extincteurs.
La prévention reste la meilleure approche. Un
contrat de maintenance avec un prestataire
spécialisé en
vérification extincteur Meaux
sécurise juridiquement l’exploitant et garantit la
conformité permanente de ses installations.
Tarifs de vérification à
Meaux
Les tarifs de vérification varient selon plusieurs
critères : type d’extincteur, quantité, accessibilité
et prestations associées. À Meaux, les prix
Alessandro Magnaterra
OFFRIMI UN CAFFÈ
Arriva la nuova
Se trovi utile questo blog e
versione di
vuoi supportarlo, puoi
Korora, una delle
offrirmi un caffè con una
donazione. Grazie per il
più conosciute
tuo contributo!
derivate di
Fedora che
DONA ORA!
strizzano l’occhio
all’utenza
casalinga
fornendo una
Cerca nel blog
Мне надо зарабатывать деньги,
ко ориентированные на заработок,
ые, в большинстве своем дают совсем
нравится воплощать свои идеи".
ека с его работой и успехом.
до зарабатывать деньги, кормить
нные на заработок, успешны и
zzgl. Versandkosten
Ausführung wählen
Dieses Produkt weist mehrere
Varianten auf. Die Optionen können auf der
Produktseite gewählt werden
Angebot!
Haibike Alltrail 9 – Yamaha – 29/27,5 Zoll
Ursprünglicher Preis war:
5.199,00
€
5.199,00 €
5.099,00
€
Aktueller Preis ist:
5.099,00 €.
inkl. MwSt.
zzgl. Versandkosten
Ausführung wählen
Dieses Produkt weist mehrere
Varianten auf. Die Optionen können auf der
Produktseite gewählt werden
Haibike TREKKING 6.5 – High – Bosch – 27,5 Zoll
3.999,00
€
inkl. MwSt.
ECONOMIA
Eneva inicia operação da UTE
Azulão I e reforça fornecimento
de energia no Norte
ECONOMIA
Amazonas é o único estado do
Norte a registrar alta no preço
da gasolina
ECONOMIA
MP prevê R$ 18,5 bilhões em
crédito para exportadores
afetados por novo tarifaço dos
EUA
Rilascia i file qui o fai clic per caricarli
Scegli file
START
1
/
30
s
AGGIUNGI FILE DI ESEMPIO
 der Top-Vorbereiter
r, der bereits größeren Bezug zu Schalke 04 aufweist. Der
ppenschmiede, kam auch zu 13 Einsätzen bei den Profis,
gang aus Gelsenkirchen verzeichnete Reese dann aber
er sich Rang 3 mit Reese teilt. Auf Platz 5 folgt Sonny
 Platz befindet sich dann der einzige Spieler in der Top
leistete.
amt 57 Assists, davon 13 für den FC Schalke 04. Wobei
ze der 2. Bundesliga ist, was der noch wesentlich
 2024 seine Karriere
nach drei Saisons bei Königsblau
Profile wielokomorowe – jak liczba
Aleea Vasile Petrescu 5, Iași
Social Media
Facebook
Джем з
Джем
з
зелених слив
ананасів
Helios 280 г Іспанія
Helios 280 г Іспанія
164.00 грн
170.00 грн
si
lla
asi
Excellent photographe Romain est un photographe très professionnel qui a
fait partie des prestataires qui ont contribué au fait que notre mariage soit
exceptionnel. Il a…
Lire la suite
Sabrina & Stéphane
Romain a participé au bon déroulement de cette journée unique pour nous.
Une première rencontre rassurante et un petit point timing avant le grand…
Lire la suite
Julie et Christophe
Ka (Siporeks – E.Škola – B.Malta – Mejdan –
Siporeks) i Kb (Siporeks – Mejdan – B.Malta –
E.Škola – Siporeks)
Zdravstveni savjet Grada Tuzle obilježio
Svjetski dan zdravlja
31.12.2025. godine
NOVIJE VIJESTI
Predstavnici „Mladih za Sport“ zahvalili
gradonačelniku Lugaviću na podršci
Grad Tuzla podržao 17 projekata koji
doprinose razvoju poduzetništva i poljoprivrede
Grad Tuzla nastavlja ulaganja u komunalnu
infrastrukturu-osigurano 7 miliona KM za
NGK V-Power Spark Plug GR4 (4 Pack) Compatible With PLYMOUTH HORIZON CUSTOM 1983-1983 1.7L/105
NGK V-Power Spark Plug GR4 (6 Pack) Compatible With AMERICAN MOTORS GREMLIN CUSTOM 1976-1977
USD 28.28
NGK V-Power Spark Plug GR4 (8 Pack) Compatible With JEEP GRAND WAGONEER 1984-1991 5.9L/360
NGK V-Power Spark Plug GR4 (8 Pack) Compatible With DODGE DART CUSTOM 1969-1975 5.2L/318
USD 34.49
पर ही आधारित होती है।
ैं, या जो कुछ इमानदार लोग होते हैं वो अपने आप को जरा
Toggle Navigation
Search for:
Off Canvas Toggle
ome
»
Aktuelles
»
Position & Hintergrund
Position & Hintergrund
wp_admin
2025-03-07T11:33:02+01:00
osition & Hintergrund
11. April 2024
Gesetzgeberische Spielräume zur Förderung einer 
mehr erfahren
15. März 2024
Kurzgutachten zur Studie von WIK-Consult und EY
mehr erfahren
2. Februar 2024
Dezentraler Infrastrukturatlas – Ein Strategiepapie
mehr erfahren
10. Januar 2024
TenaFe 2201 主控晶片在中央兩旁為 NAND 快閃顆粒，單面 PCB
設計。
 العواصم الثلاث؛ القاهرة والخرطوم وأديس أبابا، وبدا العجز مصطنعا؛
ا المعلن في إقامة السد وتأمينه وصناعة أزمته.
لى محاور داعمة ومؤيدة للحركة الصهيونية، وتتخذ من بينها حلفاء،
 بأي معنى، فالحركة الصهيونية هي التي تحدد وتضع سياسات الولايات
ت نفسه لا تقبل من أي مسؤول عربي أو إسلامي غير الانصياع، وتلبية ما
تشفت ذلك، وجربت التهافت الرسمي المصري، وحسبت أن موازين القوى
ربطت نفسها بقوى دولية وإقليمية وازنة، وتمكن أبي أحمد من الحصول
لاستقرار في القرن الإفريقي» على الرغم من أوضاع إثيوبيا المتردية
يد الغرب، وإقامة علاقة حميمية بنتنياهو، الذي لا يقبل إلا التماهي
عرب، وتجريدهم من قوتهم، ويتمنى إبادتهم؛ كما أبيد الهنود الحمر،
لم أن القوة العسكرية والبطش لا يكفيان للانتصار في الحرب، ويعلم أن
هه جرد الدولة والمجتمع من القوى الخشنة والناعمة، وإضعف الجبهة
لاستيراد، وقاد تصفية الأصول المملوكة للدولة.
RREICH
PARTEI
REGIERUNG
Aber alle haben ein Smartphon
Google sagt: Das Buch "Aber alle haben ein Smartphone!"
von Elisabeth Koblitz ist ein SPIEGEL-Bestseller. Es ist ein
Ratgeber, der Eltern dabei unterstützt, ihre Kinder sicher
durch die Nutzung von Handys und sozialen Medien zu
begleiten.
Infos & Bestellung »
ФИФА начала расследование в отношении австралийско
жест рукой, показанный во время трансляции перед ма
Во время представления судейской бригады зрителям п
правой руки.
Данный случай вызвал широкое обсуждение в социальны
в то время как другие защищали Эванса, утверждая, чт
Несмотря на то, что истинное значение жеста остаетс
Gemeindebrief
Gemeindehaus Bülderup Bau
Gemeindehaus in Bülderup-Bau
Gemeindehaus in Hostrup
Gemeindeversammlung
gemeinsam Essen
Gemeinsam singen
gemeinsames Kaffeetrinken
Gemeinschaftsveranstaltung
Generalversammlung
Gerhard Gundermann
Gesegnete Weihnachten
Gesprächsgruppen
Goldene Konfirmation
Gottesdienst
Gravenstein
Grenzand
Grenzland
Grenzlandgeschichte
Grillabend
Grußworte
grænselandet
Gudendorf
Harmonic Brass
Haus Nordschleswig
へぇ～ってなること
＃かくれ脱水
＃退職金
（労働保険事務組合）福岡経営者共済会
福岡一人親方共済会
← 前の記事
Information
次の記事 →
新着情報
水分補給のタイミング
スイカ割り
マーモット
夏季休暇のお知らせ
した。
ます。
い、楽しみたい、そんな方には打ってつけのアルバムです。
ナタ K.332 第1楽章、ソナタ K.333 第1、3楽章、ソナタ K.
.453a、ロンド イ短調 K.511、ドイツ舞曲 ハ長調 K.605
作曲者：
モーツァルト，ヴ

:::::

Work instructions
After reading the records above, say how many lines hold the string "Power", using only a number.

Task response
4